Acórdão nº 167/21.4T8TCS-A.C1 de Court of Appeal of Coimbra (Portugal), 30 de Maio de 2023

Magistrado ResponsávelHENRIQUE ANTUNES
Data da Resolução30 de Maio de 2023
EmissorCourt of Appeal of Coimbra (Portugal)

Relator: Henrique Antunes 1.º Adjunta: Cristina Neves 2ª Adjunta: Teresa Albuquerque Acordam no Tribunal da Relação de Coimbra: 1.

Relatório.

No processo de inventário judicial, que, para por termo à comunhão do património hereditário de AA e cônjuge, BB, falecidos nos dias .../.../1995 e .../.../2001, respectivamente, corre termos no Juízo de Competência Genérica ..., do Tribunal Judicial da Comarca da Guarda, no qual são interessados CC e DD, que exerce as funções de cabeça-de-casal, este relacionou, entre outros bens, como bens próprios da inventariada, os seguintes: - Verba 32.^: ta do depósito à ordem n.° ...OO, sediada na Caixa Geral de Depósitos, SA, no valor de € 1 939,89: - Verba 33.^: ta da conta poupança com o n.° ...61, sediada na Caixa Geral de Depósitos SA, no valor de € 8 000,44.
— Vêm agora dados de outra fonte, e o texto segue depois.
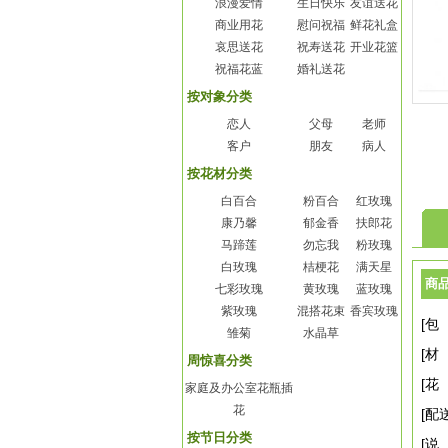
浪漫爱情
生日快乐
友谊送花
商业用花
慰问祝福
鲜花礼盒
哀思送花
祝寿送花
开业花篮
祝福花蓝
婚礼送花
按对象分类
恋人
父母
老师
客户
朋友
病人
按花材分类
白百合
粉百合
红玫瑰
康乃馨
郁金香
扶郎花
马蹄莲
勿忘我
粉玫瑰
白玫瑰
桔梗花
满天星
商
七彩玫瑰
黄玫瑰
蓝玫瑰
紫玫瑰
混搭花束
香宾玫瑰
[包
雏菊
水晶草
[材
周惊喜分类
[花
家庭及办公室花瓶插
花
[配
按节日分类
[说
O cabeça-de-casal relacionou ainda, sob a verba 36., como bens doados ao co-interessado, no dia 14 de Dezembro de 2020, a quantia de € 8 000,00.
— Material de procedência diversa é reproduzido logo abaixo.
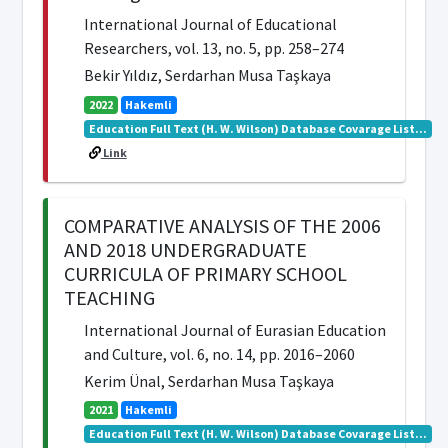
International Journal of Educational
Researchers, vol. 13, no. 5, pp. 258–274
Bekir Yıldız, Serdarhan Musa Taşkaya
2022
Hakemli
Education Full Text (H. W. Wilson) Database Covarage List...
Link
COMPARATIVE ANALYSIS OF THE 2006
AND 2018 UNDERGRADUATE
CURRICULA OF PRIMARY SCHOOL
TEACHING
International Journal of Eurasian Education
and Culture, vol. 6, no. 14, pp. 2016–2060
Kerim Ünal, Serdarhan Musa Taşkaya
2021
Hakemli
Education Full Text (H. W. Wilson) Database Covarage List...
O interessado CC reclamou contra a relação de bens, pedindo que os saldos das contas bancárias sejam relacionados pela totalidade, na exacta medida em que as quantias nelas depositadas foram-no pela inventariada com exclusão de outrem, e a eliminação da verba n.° 36, por não consubstanciar qualquer doação a seu favor.

O cabeça-de-casal, DD, respondeu que o reclamante reconhece expressamente que a quantia relacionada sob a verba n.° 36 lhe foi entregue em 14 de Dezembro de 2020, questionando apenas a qualificação jurídica de tal acto, que os € 8 000,00 se mantêm em seu poder e que se entende que tal quantia não lhe foi doada, deverá disso informar os autos para que a possa incluir na relação de bens como activo da inventariada, ainda a partilhar, pese embora em seu poder, e que nenhuma alteração deverá ser efectuada nas verbas n°s 32 e 33.

Na diligência de produção de prova testemunhal, realizada no dia 30 de Novembro de 2022, o interessado CC, requereu que, por reporte às verbas n.°s 32 e 33 da petição inicial a notificação da Caixa Geral de Depósitos para vir informar de que origem eram os depósitos efectuados nas contas e a quem pertencia o dinheiro nessas contas depositado.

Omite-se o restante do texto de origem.